Data provided:
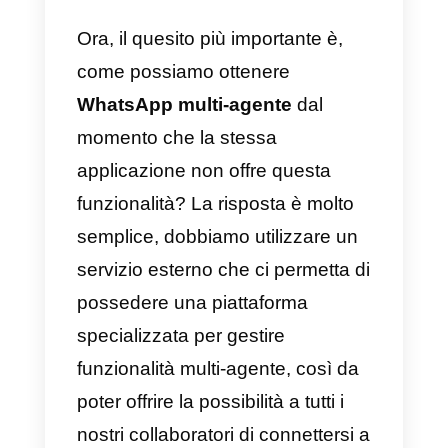
il tuo team di assistenza da un
unico numero WhatsApp, ovvero
puoi creare tutti gli agenti di cui
hai bisogno e che i tuoi clienti
necessitano, ognuno con il
proprio account e da un unico
numero WhatsApp, incredibile
vero?
Ora, il quesito più importante è,
come possiamo ottenere
WhatsApp multi-agente
dal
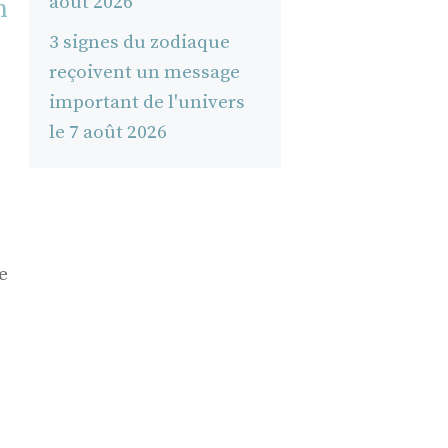
août 2026
n
3 signes du zodiaque
reçoivent un message
important de l'univers
le 7 août 2026
e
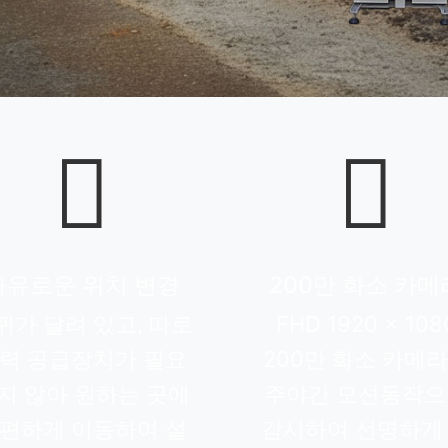


자유로운 위치 변경
200만 화소 카메
퀴가 달려 있고, 따로
FHD 1920 x 108
력 공급장치가 필요
200만 화소 카메
지 않아 원하는 곳에
주야간 모션동작으
편하게 이동하여 설
감시하여 선명하게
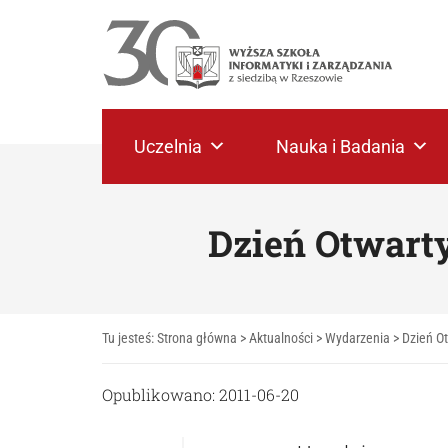
Uczelnia
Nauka i Badania
Dzień Otwart
Tu jesteś:
Strona główna
>
Aktualności
>
Wydarzenia
>
Dzień O
Opublikowano: 2011-06-20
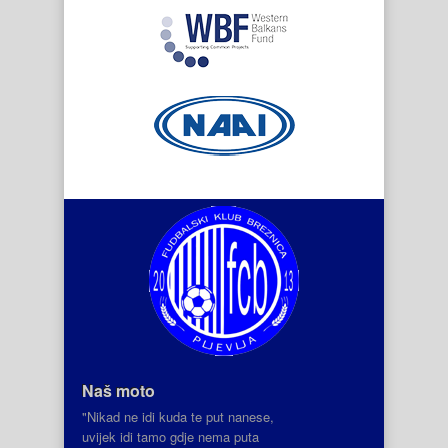
Naš moto
"Nikad ne idi kuda te put nanese,
uvijek idi tamo gdje nema puta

Task requirements:
With the pictures removed, return the full listing exactly as given.

Completed exercise:
il tuo team di assistenza da un
unico numero WhatsApp, ovvero
puoi creare tutti gli agenti di cui
hai bisogno e che i tuoi clienti
necessitano, ognuno con il
proprio account e da un unico
numero WhatsApp, incredibile
vero?
Ora, il quesito più importante è,
come possiamo ottenere
WhatsApp multi-agente
dal
août 2026
n
3 signes du zodiaque
reçoivent un message
important de l'univers
le 7 août 2026
e


자유로운 위치 변경
200만 화소 카메
퀴가 달려 있고, 따로
FHD 1920 x 108
력 공급장치가 필요
200만 화소 카메
지 않아 원하는 곳에
주야간 모션동작으
편하게 이동하여 설
감시하여 선명하게
Uczelnia
Nauka i Badania
Dzień Otwart
Tu jesteś:
Strona główna
>
Aktualności
>
Wydarzenia
>
Dzień O
Opublikowano: 2011-06-20
Naš moto
"Nikad ne idi kuda te put nanese,
uvijek idi tamo gdje nema puta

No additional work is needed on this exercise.